Dataset entries:
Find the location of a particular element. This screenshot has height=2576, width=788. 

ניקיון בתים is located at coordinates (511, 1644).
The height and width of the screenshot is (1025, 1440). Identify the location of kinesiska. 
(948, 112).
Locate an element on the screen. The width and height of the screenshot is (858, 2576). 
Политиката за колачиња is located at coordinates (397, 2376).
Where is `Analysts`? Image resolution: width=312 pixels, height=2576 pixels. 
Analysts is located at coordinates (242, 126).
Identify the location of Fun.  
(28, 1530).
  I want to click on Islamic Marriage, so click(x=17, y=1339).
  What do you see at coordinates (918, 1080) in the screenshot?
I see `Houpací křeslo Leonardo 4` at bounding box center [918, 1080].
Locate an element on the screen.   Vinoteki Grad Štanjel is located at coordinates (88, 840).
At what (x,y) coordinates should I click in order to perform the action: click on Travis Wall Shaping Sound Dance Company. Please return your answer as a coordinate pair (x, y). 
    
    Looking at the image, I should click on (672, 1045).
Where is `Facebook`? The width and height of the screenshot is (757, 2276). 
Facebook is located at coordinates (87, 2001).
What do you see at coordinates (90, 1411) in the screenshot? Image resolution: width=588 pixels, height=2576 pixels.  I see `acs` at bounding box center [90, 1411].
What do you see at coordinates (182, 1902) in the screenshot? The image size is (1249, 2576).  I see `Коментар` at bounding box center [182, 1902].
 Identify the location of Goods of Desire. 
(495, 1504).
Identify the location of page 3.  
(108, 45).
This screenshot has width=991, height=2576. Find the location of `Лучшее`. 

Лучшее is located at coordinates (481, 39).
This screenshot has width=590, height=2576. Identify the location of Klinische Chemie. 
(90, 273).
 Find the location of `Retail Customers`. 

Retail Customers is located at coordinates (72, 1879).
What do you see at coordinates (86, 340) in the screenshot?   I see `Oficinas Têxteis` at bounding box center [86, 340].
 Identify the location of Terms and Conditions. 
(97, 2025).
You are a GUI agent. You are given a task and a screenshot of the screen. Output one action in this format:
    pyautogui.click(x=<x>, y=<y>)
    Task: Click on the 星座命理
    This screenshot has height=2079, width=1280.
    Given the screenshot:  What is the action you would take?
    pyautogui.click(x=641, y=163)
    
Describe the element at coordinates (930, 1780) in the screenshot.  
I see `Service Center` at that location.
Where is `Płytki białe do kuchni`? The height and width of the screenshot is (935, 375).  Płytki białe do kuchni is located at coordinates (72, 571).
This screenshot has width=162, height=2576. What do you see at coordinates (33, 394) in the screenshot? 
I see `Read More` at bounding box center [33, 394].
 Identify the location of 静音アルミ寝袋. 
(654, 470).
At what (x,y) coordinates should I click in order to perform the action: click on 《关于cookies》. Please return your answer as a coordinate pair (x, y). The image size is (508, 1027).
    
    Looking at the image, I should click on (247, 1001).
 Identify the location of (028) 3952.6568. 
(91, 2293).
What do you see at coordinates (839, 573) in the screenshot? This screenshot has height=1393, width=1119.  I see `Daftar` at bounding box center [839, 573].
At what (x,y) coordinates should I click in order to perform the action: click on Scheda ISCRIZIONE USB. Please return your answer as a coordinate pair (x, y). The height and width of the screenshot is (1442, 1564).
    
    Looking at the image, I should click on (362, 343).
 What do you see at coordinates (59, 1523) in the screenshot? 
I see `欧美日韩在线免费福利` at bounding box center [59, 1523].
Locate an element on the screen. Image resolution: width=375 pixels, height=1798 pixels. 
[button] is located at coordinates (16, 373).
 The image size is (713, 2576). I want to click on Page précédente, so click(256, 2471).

◆ WHAT IS EXPECTED ◆
Every record must be repeated precisely and in full.

◆ RESULT OF THIS EXERCISE ◆
Find the location of a particular element. This screenshot has height=2576, width=788. 

ניקיון בתים is located at coordinates (511, 1644).
The height and width of the screenshot is (1025, 1440). Identify the location of kinesiska. 
(948, 112).
Locate an element on the screen. The width and height of the screenshot is (858, 2576). 
Политиката за колачиња is located at coordinates (397, 2376).
Where is `Analysts`? Image resolution: width=312 pixels, height=2576 pixels. 
Analysts is located at coordinates (242, 126).
Identify the location of Fun.  
(28, 1530).
  I want to click on Islamic Marriage, so click(x=17, y=1339).
  What do you see at coordinates (918, 1080) in the screenshot?
I see `Houpací křeslo Leonardo 4` at bounding box center [918, 1080].
Locate an element on the screen.   Vinoteki Grad Štanjel is located at coordinates (88, 840).
At what (x,y) coordinates should I click in order to perform the action: click on Travis Wall Shaping Sound Dance Company. Please return your answer as a coordinate pair (x, y). 
    
    Looking at the image, I should click on (672, 1045).
Where is `Facebook`? The width and height of the screenshot is (757, 2276). 
Facebook is located at coordinates (87, 2001).
What do you see at coordinates (90, 1411) in the screenshot? Image resolution: width=588 pixels, height=2576 pixels.  I see `acs` at bounding box center [90, 1411].
What do you see at coordinates (182, 1902) in the screenshot? The image size is (1249, 2576).  I see `Коментар` at bounding box center [182, 1902].
 Identify the location of Goods of Desire. 
(495, 1504).
Identify the location of page 3.  
(108, 45).
This screenshot has width=991, height=2576. Find the location of `Лучшее`. 

Лучшее is located at coordinates (481, 39).
This screenshot has width=590, height=2576. Identify the location of Klinische Chemie. 
(90, 273).
 Find the location of `Retail Customers`. 

Retail Customers is located at coordinates (72, 1879).
What do you see at coordinates (86, 340) in the screenshot?   I see `Oficinas Têxteis` at bounding box center [86, 340].
 Identify the location of Terms and Conditions. 
(97, 2025).
You are a GUI agent. You are given a task and a screenshot of the screen. Output one action in this format:
    pyautogui.click(x=<x>, y=<y>)
    Task: Click on the 星座命理
    This screenshot has height=2079, width=1280.
    Given the screenshot:  What is the action you would take?
    pyautogui.click(x=641, y=163)
    
Describe the element at coordinates (930, 1780) in the screenshot.  
I see `Service Center` at that location.
Where is `Płytki białe do kuchni`? The height and width of the screenshot is (935, 375).  Płytki białe do kuchni is located at coordinates (72, 571).
This screenshot has width=162, height=2576. What do you see at coordinates (33, 394) in the screenshot? 
I see `Read More` at bounding box center [33, 394].
 Identify the location of 静音アルミ寝袋. 
(654, 470).
At what (x,y) coordinates should I click in order to perform the action: click on 《关于cookies》. Please return your answer as a coordinate pair (x, y). The image size is (508, 1027).
    
    Looking at the image, I should click on (247, 1001).
 Identify the location of (028) 3952.6568. 
(91, 2293).
What do you see at coordinates (839, 573) in the screenshot? This screenshot has height=1393, width=1119.  I see `Daftar` at bounding box center [839, 573].
At what (x,y) coordinates should I click in order to perform the action: click on Scheda ISCRIZIONE USB. Please return your answer as a coordinate pair (x, y). The height and width of the screenshot is (1442, 1564).
    
    Looking at the image, I should click on (362, 343).
 What do you see at coordinates (59, 1523) in the screenshot? 
I see `欧美日韩在线免费福利` at bounding box center [59, 1523].
Locate an element on the screen. Image resolution: width=375 pixels, height=1798 pixels. 
[button] is located at coordinates (16, 373).
 The image size is (713, 2576). I want to click on Page précédente, so click(256, 2471).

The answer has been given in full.